All that aside, one video he made has pretty much turned me away, and that was the one he made about coyotes supposedly attacking his dogs. He shot at the coyotes and killed one of them. He claims that one of the coyotes was large enough to weigh nearly 32 kg/70 lb, and that these animals deliberately stalked and attacked his dogs. The problem I have here is that these are western coyotes, in other words, small canines usually weighing no more than 14-16 kg/30-35 lb as fully grown adults. Here in the Northeast, adult coyotes are often larger and weigh more (up to 23 kg/50 lb) due to interbreeding with the Timber Wolf in Canada. There has never been any solid proof of a western coyote weighing 32 kg, as far as I know. Even over here, those numbers just are not realistic. But let's play devil's advocate for a moment and presume that this man was exaggerating due to the circumstances of his pets being attacked...the second problem we run into is that his dogs heard coyotes howling, and because they were not properly restrained, they charged after them. He heard a scuffle, brought out a firearm, and shot one of the coyotes. This whole thing could've been avoided if he simply restrained his dogs or kept a fence around his house (which is where he and his dogs were just before the incident) to prevent them from running out. I believe that his dogs were the aggressors, not the coyotes. In his own words, his dogs are: "a 60 lb Border Collie and a 100 lb Great Pyrenees". It is now clear that the coyotes weren't attacking the dogs at all, but rather defending themselves. Seriously, two 16 kg coyotes attacking 2 much larger domestic dogs? I highly doubt it....
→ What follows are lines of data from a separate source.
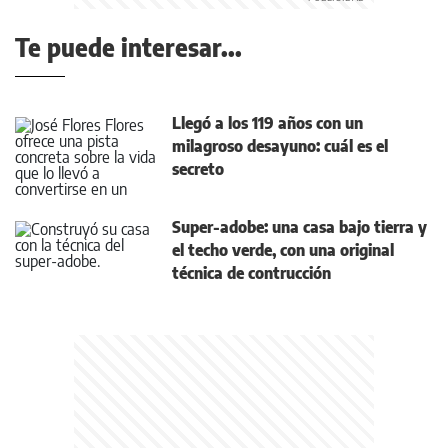
Te puede interesar...
Llegó a los 119 años con un
milagroso desayuno: cuál es el
secreto
Super-adobe: una casa bajo tierra y
el techo verde, con una original
técnica de contrucción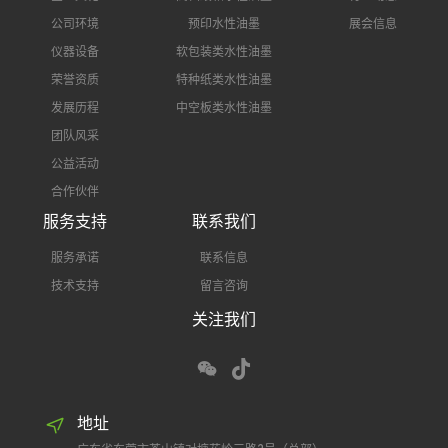
公司环境
预印水性油墨
展会信息
仪器设备
软包装类水性油墨
荣誉资质
特种纸类水性油墨
发展历程
中空板类水性油墨
团队风采
公益活动
合作伙伴
服务支持
联系我们
服务承诺
联系信息
技术支持
留言咨询
关注我们
地址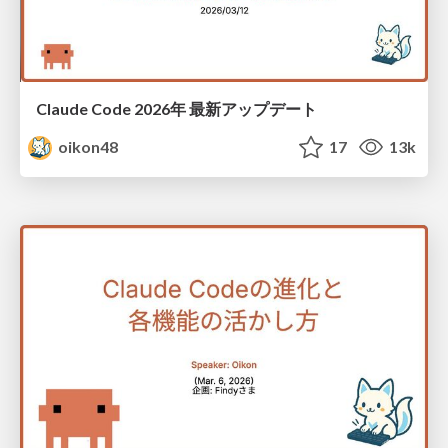
Claude Code 2026年 最新アップデート
oikon48
17
13k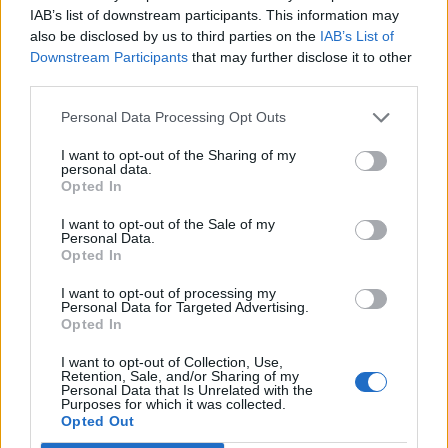
μένα, για να πέσω λίγο. Το δύσκολο
IAB’s list of downstream participants. This information may
κομμάτι εκεί είναι να έχεις κάποιον
also be disclosed by us to third parties on the
IAB’s List of
Downstream Participants
that may further disclose it to other
να σε στηρίζει και να σε συντονίζει.
third parties.
Οι σκέψεις περιορίζονται στο εντός
Personal Data Processing Opt Outs
Survivor κατά πολύ και με τον Τζέιμς
I want to opt-out of the Sharing of my
personal data.
Opted In
κάναμε συζητήσεις κυρίως για τα
I want to opt-out of the Sale of my
εκτός Survivor. Ήταν ένα διάλειμμα…
Personal Data.
Opted In
Και ο Γιάννης όταν έφυγε… Μετά
I want to opt-out of processing my
τσακωθήκαμε και με τον Φάνη που
Personal Data for Targeted Advertising.
Opted In
ήμασταν κοντά. Ένα ένα τα άτομα που
I want to opt-out of Collection, Use,
Retention, Sale, and/or Sharing of my
ήμουν κοντά απομακρύνθηκαν. Σιγά
Personal Data that Is Unrelated with the
Purposes for which it was collected.
σιγά ένιωθα ότι χάνω δικά μου άτομα
Opted Out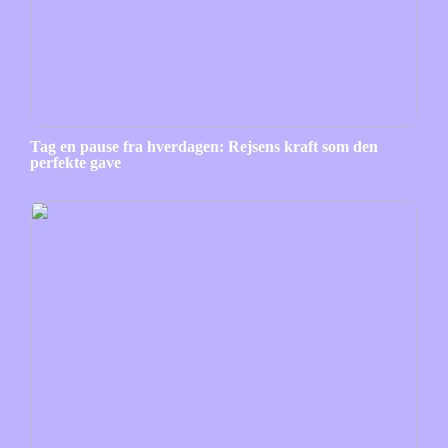
Tag en pause fra hverdagen: Rejsens kraft som den
perfekte gave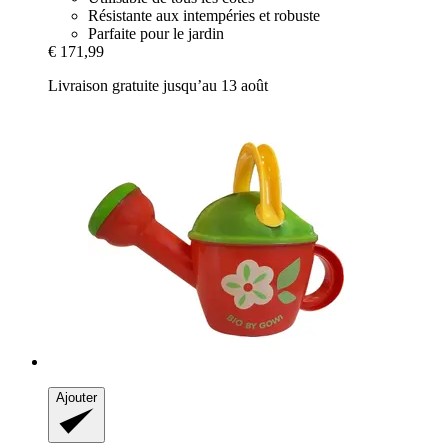
Résistante aux intempéries et robuste
Parfaite pour le jardin
€ 171,99
Livraison gratuite jusqu’au 13 août
Ajouter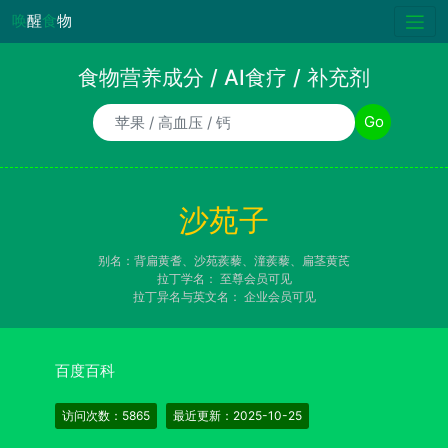
唤
醒
食
物
食物营养成分 / AI食疗 / 补充剂
食物/AI食疗诉求/补充剂名称
Go
沙苑子
别名：背扁黄耆、沙苑蒺藜、潼蒺藜、扁茎黄芪
拉丁学名：
至尊会员可见
拉丁异名与英文名：
企业会员可见
百度百科
访问次数：5865
最近更新：2025-10-25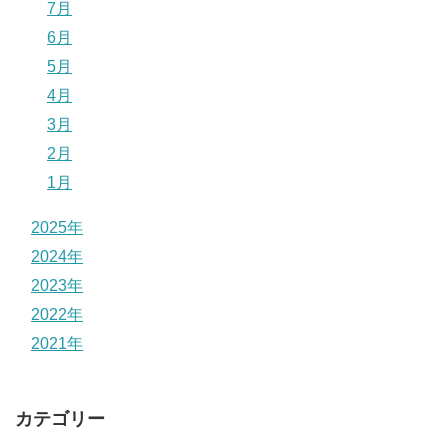
7月
6月
5月
4月
3月
2月
1月
2025年
2024年
2023年
2022年
2021年
カテゴリー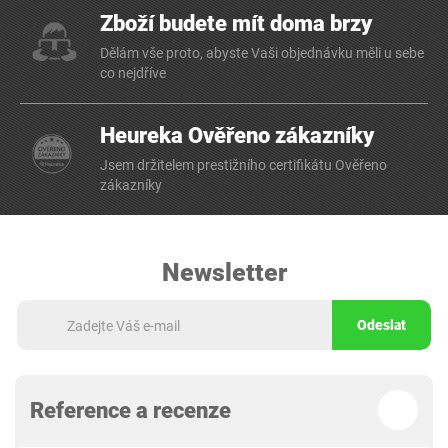
Zboží budete mít doma brzy
Dělám vše proto, abyste Vaši objednávku měli u sebe
co nejdříve
Heureka Ověřeno zákazníky
Jsem držitelem prestižního certifikátu Ověřeno
zákazníky
Newsletter
Odeslat
Reference a recenze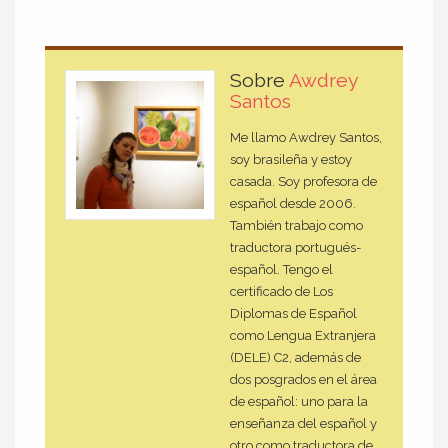
Sobre
Awdrey
Santos
Me llamo Awdrey Santos,
soy brasileña y estoy
casada. Soy profesora de
español desde 2006.
También trabajo como
traductora portugués-
español. Tengo el
certificado de Los
Diplomas de Español
como Lengua Extranjera
(DELE) C2, además de
dos posgrados en el área
de español: uno para la
enseñanza del español y
otro como traductora de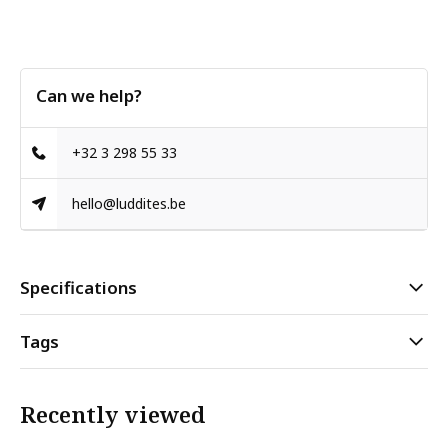
Can we help?
+32 3 298 55 33
hello@luddites.be
Specifications
Tags
Recently viewed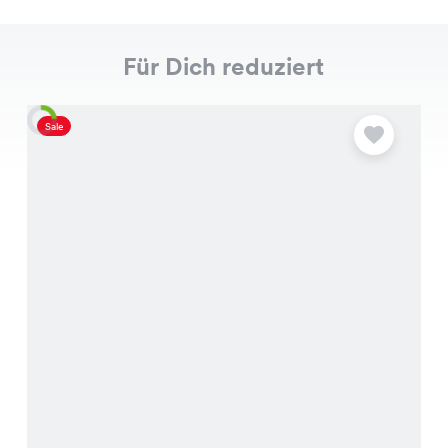
Für Dich reduziert
Sale
S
When coyotes are rabid or diseased, they can definitely be a problem, though by that point, they are often excluded from a pack and wander on their own. I've seen similar practices among the deer here. Diseased or dying deer will go their own way separate from a larger drove. But what really annoys me is that this particular video feeds on common misconceptions and fuels the fire of idiots who believe coyotes to be nothing more than vermin that should be extinguished. The westerners will most likely argue that we eastern "city-slickers" (more a demeaning word in this sense than anything else) have never dealt with wild animals and can have no possible idea as to the danger coyotes pose, this-and-that, :blabla:....when these same people are too darned ignorant to review factual info provided by their state's department of fish and wildlife, much less try to understand that coyotes are not just limited to their own parts of the US, and that many "city-slickers" here are in fact farmers, homesteaders, or just simple people who prefer a simple life living close to Nature. Coyotes are not much a problem here because most folks take the suitable precautions, such as installing a 1.5 meter fence around their homes to protect pets and farm animals, and the sensible folks restrain their dogs on a leash outdoors. The idea that coyotes are ravaging killers who stalk their prey and will attack anything they can get is pure delusion and myth. It is sad to see the same reckless hostility alive today which has led to the poaching of thousands of Timber Wolf during the colonial times up until the mid 1800s. These canines used to share this land and now only dwell up north in Canada and the fringes of the Maine. But, on the bright side, coyotes are smart...smart enough to outwit western ranchers who use them for target practice and to travel north, south, and east, spreading all across the US and adapting in such a way that no other canine has ever done on this continent. :)
Anyway, rant over :mad2:, :Sorry: guys, I had to get that one off my chest.